O benefício mínimo é de 600 reais. Com o novo adicional, a média dos pagamentos chega a 683,42 reais. De acordo com o Ministério do Desenvolvimento e Assistência Social, em outubro, o programa contemplará 18,91 milhões de famílias, resultando em um gasto total de 12,88 bilhões de reais.
Além do valor básico, também são pagos três tipos de adicionais. O Benefício Variável Familiar Nutriz oferece seis parcelas de 50 reais para mães de bebês com até seis meses de idade, garantindo a alimentação da criança. O programa também inclui um acréscimo de 50 reais para gestantes e nutrizes (mães que amamentam), outro de 50 reais para cada filho entre 7 e 18 anos, e mais 150 reais para cada criança com até 6 anos.
Tradicionalmente, o Bolsa Família é pago nos últimos dez dias úteis do mês. As informações sobre datas de pagamento, valores e composição das parcelas podem ser consultadas no aplicativo Caixa Tem, que acompanha as contas poupança digitais do banco.
Em 39 cidades, os pagamentos já foram realizados no dia 20, independente do NIS. Isso beneficiou moradores de 22 cidades do Acre afetadas pela seca e algumas localidades em quatro estados: Amazonas (3), Paraná (2), Piauí (2), Roraima (6) e Sergipe (4).
Esses locais enfrentam chuvas, seca ou têm populações indígenas em situação de vulnerabilidade. A lista completa dos municípios com pagamento antecipado pode ser encontrada na página do Ministério do Desenvolvimento e Assistência Social.

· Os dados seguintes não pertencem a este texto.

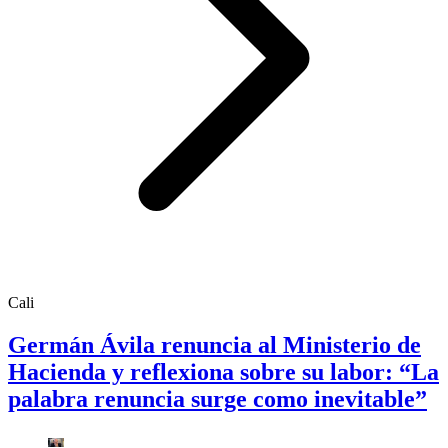
Cali
Germán Ávila renuncia al Ministerio de
Hacienda y reflexiona sobre su labor: “La
palabra renuncia surge como inevitable”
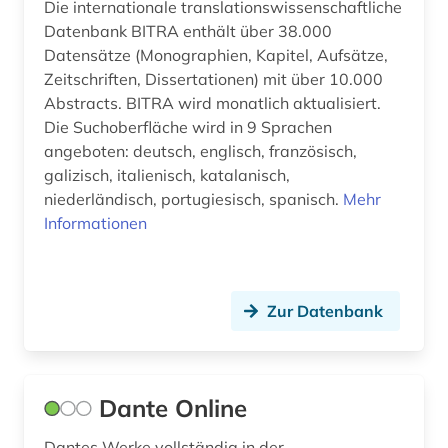
Die internationale translationswissenschaftliche
wörterbuch (12)
Datenbank BITRA enthält über 38.000
xinjiang (1)
Datensätze (Monographien, Kapitel, Aufsätze,
Zeitschriften, Dissertationen) mit über 10.000
zarzuela (1)
Abstracts. BITRA wird monatlich aktualisiert.
Die Suchoberfläche wird in 9 Sprachen
zeitschrift (6)
angeboten: deutsch, englisch, französisch,
galizisch, italienisch, katalanisch,
zeitschriften (2)
niederländisch, portugiesisch, spanisch.
Mehr
zeitschriftenaufsatz (1)
Informationen
zeitung (4)
zentralasien (1)
Zur Datenbank
álvaro de campos (1)
ökologie (1)
Dante Online
übersetzungswissenschaft (3)
Dantes Werke vollständig in der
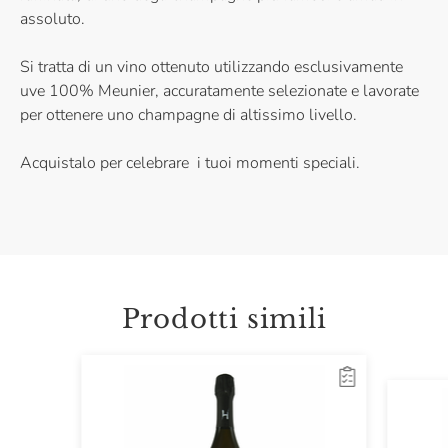
assoluto.
Si tratta di un vino ottenuto utilizzando esclusivamente
uve 100% Meunier, accuratamente selezionate e lavorate
per ottenere uno champagne di altissimo livello.
Acquistalo per celebrare i tuoi momenti speciali.
Prodotti simili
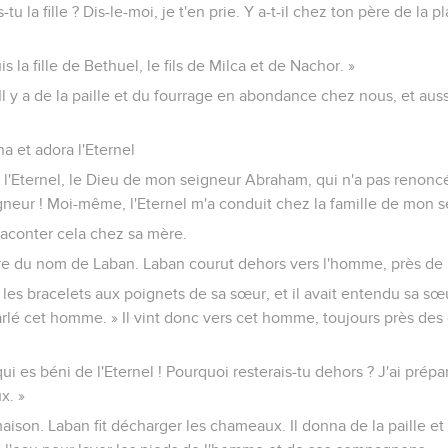
es-tu la fille ? Dis-le-moi, je t'en prie. Y a-t-il chez ton père de la 
is la fille de Bethuel, le fils de Milca et de Nachor. »
« Il y a de la paille et du fourrage en abondance chez nous, et aus
na et adora l'Eternel
it l'Eternel, le Dieu de mon seigneur Abraham, qui n'a pas renoncé
gneur ! Moi-même, l'Eternel m'a conduit chez la famille de mon s
 raconter cela chez sa mère.
re du nom de Laban. Laban courut dehors vers l'homme, près de 
et les bracelets aux poignets de sa sœur, et il avait entendu sa s
rlé cet homme. » Il vint donc vers cet homme, toujours près des
oi qui es béni de l'Eternel ! Pourquoi resterais-tu dehors ? J'ai pré
x. »
aison. Laban fit décharger les chameaux. Il donna de la paille et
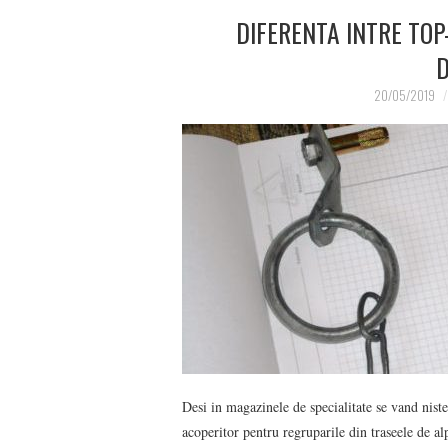
DIFERENTA INTRE TOP
D
20/05/2019
Desi in magazinele de specialitate se vand nist
acoperitor pentru regruparile din traseele de al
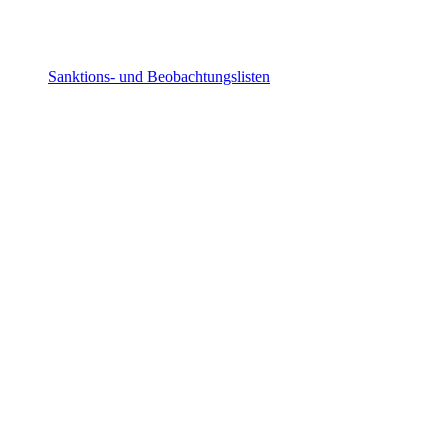
Sanktions- und Beobachtungslisten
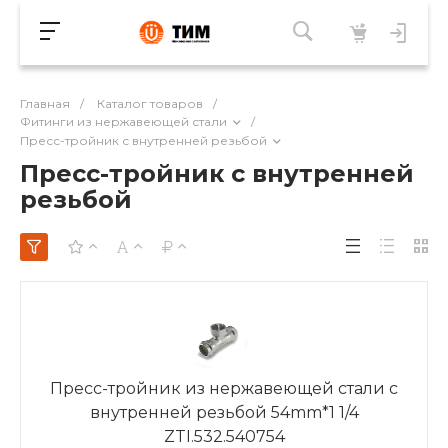
Главная
/
Каталог товаров
/
Фитинги из нержавеющей стали
/
Пресс-тройник с внутренней резьбой
Пресс-тройник с внутренней
резьбой
Пресс-тройник из нержавеющей стали с
внутренней резьбой 54mm*1 1/4
ZTI.532.540754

Desde o ano passado, não há mais dedução do Seguro Defeso nos pagamentos do Bolsa Família. Essa mudança foi determinada pela Lei 14.601/2023, que reestabeleceu o Programa Bolsa Família (PBF). O Seguro Defeso é destinado àqueles que vivem exclusivamente da pesca artesanal e que não podem exercer a atividade durante a piracema (período de reprodução dos peixes).
A regra de proteção, que inclui cerca de 1,89 milhão de famílias neste mês, permite que membros de famílias que consigam emprego e aumentem sua renda continuem a receber 50% do benefício por até um ano, desde que a renda per capita não ultrapasse meio salário mínimo. Em outubro, 211.466 famílias integraram essa regra.
Em junho, o tempo de permanência na regra de proteção foi reduzido de dois para um ano, mas apenas para novas famílias em transição. Quem estava na regra em maio poderá continuar recebendo metade do benefício por dois anos.